Task prompt:
Line by line, transcribe the data below exactly and pass over the images.

Material for this exercise:
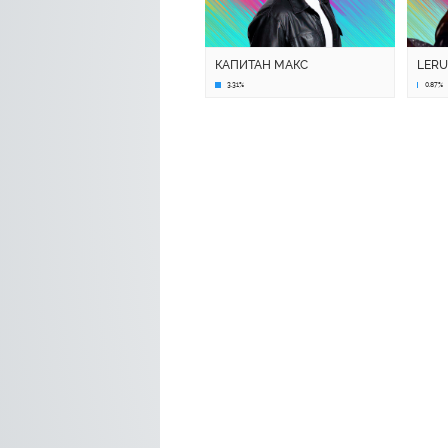
КАПИТАН МАКС
LER
3.31%
0.87%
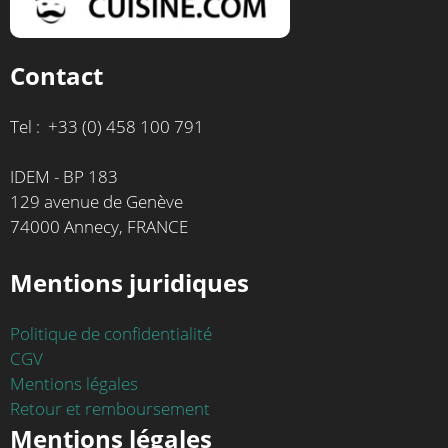
Contact
Tel : +33 (0) 458 100 791
IDEM - BP 183
129 avenue de Genève
74000 Annecy, FRANCE
Mentions juridiques
Politique de confidentialité
CGV
Mentions légales
Retour et remboursement
Mentions légales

Solution to the problem:
КАПИТАН МАКС
LER
3.31%
0.87%
Contact
Tel : +33 (0) 458 100 791
IDEM - BP 183
129 avenue de Genève
74000 Annecy, FRANCE
Mentions juridiques
Politique de confidentialité
CGV
Mentions légales
Retour et remboursement
Mentions légales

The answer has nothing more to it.